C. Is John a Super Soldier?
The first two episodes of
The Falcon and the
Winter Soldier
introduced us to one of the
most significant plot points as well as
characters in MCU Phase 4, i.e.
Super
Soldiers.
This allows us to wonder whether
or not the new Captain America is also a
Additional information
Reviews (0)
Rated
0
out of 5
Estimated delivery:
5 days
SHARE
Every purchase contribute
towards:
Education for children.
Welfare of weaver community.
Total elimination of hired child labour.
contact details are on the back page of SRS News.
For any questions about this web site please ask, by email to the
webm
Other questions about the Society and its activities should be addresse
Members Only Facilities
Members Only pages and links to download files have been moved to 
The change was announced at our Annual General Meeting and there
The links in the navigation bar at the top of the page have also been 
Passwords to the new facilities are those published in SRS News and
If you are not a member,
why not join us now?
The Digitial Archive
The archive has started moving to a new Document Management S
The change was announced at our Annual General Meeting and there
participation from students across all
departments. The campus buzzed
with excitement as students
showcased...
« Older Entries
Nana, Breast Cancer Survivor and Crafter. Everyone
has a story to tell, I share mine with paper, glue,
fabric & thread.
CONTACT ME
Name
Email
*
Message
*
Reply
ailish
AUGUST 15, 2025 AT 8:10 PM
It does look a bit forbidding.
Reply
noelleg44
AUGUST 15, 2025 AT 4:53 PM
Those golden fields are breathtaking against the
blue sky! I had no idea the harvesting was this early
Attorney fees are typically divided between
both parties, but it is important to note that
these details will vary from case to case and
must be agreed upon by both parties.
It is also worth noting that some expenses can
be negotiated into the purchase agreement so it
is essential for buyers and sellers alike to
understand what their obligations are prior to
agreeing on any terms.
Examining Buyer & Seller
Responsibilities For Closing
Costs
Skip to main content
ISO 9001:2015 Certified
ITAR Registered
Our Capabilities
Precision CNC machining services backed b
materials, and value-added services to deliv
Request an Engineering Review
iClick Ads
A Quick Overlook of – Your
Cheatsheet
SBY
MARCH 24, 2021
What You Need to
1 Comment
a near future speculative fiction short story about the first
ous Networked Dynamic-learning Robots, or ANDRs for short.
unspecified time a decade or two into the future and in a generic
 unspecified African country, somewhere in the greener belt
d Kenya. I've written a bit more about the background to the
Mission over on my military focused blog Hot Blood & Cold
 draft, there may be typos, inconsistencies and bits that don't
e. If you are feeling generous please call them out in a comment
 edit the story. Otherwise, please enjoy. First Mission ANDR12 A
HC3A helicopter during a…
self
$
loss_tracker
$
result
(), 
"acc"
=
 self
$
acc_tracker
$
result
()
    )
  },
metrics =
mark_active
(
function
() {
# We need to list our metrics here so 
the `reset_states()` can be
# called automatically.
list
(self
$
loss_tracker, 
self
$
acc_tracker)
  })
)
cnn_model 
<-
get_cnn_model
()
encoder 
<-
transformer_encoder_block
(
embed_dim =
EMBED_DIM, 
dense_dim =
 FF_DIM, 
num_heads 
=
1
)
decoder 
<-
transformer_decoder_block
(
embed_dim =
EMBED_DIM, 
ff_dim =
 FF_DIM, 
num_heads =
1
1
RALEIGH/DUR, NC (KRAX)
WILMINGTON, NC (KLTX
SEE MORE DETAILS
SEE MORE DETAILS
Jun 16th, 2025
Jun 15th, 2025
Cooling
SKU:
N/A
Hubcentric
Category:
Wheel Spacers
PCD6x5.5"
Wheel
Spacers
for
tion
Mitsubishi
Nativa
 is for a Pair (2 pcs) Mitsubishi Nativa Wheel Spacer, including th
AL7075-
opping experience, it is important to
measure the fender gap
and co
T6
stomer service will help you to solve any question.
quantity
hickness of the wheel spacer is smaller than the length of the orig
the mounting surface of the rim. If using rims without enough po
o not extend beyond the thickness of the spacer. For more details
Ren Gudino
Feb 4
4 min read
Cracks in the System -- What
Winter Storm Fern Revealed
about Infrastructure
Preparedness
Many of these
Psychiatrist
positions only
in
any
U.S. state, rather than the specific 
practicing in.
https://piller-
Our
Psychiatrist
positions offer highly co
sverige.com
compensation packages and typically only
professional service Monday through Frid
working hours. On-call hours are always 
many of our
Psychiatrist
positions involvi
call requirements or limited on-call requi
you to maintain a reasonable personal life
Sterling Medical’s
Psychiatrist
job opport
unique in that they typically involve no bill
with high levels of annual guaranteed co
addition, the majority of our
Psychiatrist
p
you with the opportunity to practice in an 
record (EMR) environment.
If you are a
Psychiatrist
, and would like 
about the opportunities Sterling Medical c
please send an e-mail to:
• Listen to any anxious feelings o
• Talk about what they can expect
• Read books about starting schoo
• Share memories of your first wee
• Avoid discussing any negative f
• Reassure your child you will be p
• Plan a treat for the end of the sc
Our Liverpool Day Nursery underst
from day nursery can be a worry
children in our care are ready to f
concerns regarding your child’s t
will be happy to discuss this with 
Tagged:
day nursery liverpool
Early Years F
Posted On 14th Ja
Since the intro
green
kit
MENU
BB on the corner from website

▬▬▬▬▬▬▬▬▬▬

▶ [Work order]: A faithful copy of all the records is required.

▶ [Written solution]:
C. Is John a Super Soldier?
The first two episodes of
The Falcon and the
Winter Soldier
introduced us to one of the
most significant plot points as well as
characters in MCU Phase 4, i.e.
Super
Soldiers.
This allows us to wonder whether
or not the new Captain America is also a
Additional information
Reviews (0)
Rated
0
out of 5
Estimated delivery:
5 days
SHARE
Every purchase contribute
towards:
Education for children.
Welfare of weaver community.
Total elimination of hired child labour.
contact details are on the back page of SRS News.
For any questions about this web site please ask, by email to the
webm
Other questions about the Society and its activities should be addresse
Members Only Facilities
Members Only pages and links to download files have been moved to 
The change was announced at our Annual General Meeting and there
The links in the navigation bar at the top of the page have also been 
Passwords to the new facilities are those published in SRS News and
If you are not a member,
why not join us now?
The Digitial Archive
The archive has started moving to a new Document Management S
The change was announced at our Annual General Meeting and there
participation from students across all
departments. The campus buzzed
with excitement as students
showcased...
« Older Entries
Nana, Breast Cancer Survivor and Crafter. Everyone
has a story to tell, I share mine with paper, glue,
fabric & thread.
CONTACT ME
Name
Email
*
Message
*
Reply
ailish
AUGUST 15, 2025 AT 8:10 PM
It does look a bit forbidding.
Reply
noelleg44
AUGUST 15, 2025 AT 4:53 PM
Those golden fields are breathtaking against the
blue sky! I had no idea the harvesting was this early
Attorney fees are typically divided between
both parties, but it is important to note that
these details will vary from case to case and
must be agreed upon by both parties.
It is also worth noting that some expenses can
be negotiated into the purchase agreement so it
is essential for buyers and sellers alike to
understand what their obligations are prior to
agreeing on any terms.
Examining Buyer & Seller
Responsibilities For Closing
Costs
Skip to main content
ISO 9001:2015 Certified
ITAR Registered
Our Capabilities
Precision CNC machining services backed b
materials, and value-added services to deliv
Request an Engineering Review
iClick Ads
A Quick Overlook of – Your
Cheatsheet
SBY
MARCH 24, 2021
What You Need to
1 Comment
a near future speculative fiction short story about the first
ous Networked Dynamic-learning Robots, or ANDRs for short.
unspecified time a decade or two into the future and in a generic
 unspecified African country, somewhere in the greener belt
d Kenya. I've written a bit more about the background to the
Mission over on my military focused blog Hot Blood & Cold
 draft, there may be typos, inconsistencies and bits that don't
e. If you are feeling generous please call them out in a comment
 edit the story. Otherwise, please enjoy. First Mission ANDR12 A
HC3A helicopter during a…
self
$
loss_tracker
$
result
(), 
"acc"
=
 self
$
acc_tracker
$
result
()
    )
  },
metrics =
mark_active
(
function
() {
# We need to list our metrics here so 
the `reset_states()` can be
# called automatically.
list
(self
$
loss_tracker, 
self
$
acc_tracker)
  })
)
cnn_model 
<-
get_cnn_model
()
encoder 
<-
transformer_encoder_block
(
embed_dim =
EMBED_DIM, 
dense_dim =
 FF_DIM, 
num_heads 
=
1
)
decoder 
<-
transformer_decoder_block
(
embed_dim =
EMBED_DIM, 
ff_dim =
 FF_DIM, 
num_heads =
1
1
RALEIGH/DUR, NC (KRAX)
WILMINGTON, NC (KLTX
SEE MORE DETAILS
SEE MORE DETAILS
Jun 16th, 2025
Jun 15th, 2025
Cooling
SKU:
N/A
Hubcentric
Category:
Wheel Spacers
PCD6x5.5"
Wheel
Spacers
for
tion
Mitsubishi
Nativa
 is for a Pair (2 pcs) Mitsubishi Nativa Wheel Spacer, including th
AL7075-
opping experience, it is important to
measure the fender gap
and co
T6
stomer service will help you to solve any question.
quantity
hickness of the wheel spacer is smaller than the length of the orig
the mounting surface of the rim. If using rims without enough po
o not extend beyond the thickness of the spacer. For more details
Ren Gudino
Feb 4
4 min read
Cracks in the System -- What
Winter Storm Fern Revealed
about Infrastructure
Preparedness
Many of these
Psychiatrist
positions only
in
any
U.S. state, rather than the specific 
practicing in.
https://piller-
Our
Psychiatrist
positions offer highly co
sverige.com
compensation packages and typically only
professional service Monday through Frid
working hours. On-call hours are always 
many of our
Psychiatrist
positions involvi
call requirements or limited on-call requi
you to maintain a reasonable personal life
Sterling Medical’s
Psychiatrist
job opport
unique in that they typically involve no bill
with high levels of annual guaranteed co
addition, the majority of our
Psychiatrist
p
you with the opportunity to practice in an 
record (EMR) environment.
If you are a
Psychiatrist
, and would like 
about the opportunities Sterling Medical c
please send an e-mail to:
• Listen to any anxious feelings o
• Talk about what they can expect
• Read books about starting schoo
• Share memories of your first wee
• Avoid discussing any negative f
• Reassure your child you will be p
• Plan a treat for the end of the sc
Our Liverpool Day Nursery underst
from day nursery can be a worry
children in our care are ready to f
concerns regarding your child’s t
will be happy to discuss this with 
Tagged:
day nursery liverpool
Early Years F
Posted On 14th Ja
Since the intro
green
kit
MENU
BB on the corner from website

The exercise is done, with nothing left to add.